The Surveyor reviewed the Safety Checks and Monitoring Sheet at 10:00 A.M. on 2/22/18. The Safety Checks and Monitoring sheet indicated that documentation was to be done every two hours during Patient #11's restraint period. On 2/21/18, Patient #11's monitoring sheet indicated that Patient #11 was unrestrained for two hours between 4:00 P.M. and 6:00 P.M. and re-restrained at 8:00 P.M. No new order was generated for the second restraint of Patient #11 as required. On 2/20/18, Patient #11's monitoring sheet was completed seven of the twelve times required. On 2/19/18, Patient #11's monitoring sheet was completed six of the twelve times required. On 2/19/18 Patient #11's monitoring sheet indicated that Patient #11 was unrestrained for two hours between 10:00 PM and 12:00 A.M. and then re-restrained at 12:00 midnight without obtaining a new order to restrain Patient #11 as required.
Tag No.: A0176
The Hospital failed to conduct restraint training according to their policy and procedure for one of two nurses who participate in applying patient restraints.

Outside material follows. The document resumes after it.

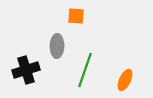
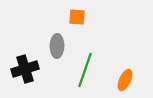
orange square: moved 1 px right, 1 px down
black cross: moved 1 px left, 1 px up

The Surveyor reviewed the policy titled "Restraint/Seclusion" dated 9/2017. The Policy indicated that all staff providing direct patient care will receive annual education and training in the proper and safe use of restraints.

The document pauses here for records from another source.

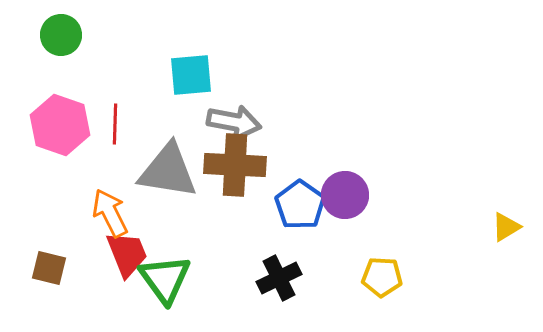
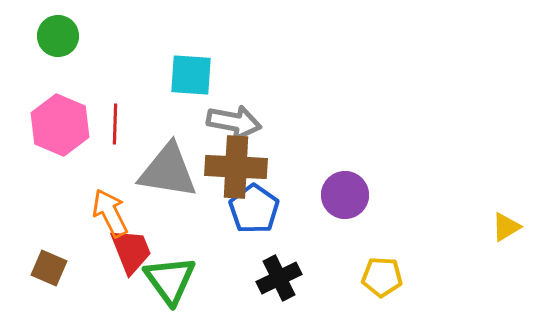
green circle: moved 3 px left, 1 px down
cyan square: rotated 9 degrees clockwise
pink hexagon: rotated 4 degrees clockwise
brown cross: moved 1 px right, 2 px down
blue pentagon: moved 46 px left, 4 px down
red trapezoid: moved 4 px right, 3 px up
brown square: rotated 9 degrees clockwise
green triangle: moved 5 px right, 1 px down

The Surveyor reviewed the Personnel file for the Nursing Supervisor on 2/22/18. The record did not indicate annual restraint training. According to the CPI Instructor's letter, the Nursing Supervisor was last trained in Non-Violent Crisis Intervention on 6/20/13 valid through 6/20/14.
The Nursing Supervisor was caring for Patient #10, a patient in constant medical/surgical restraints on 2/22/18.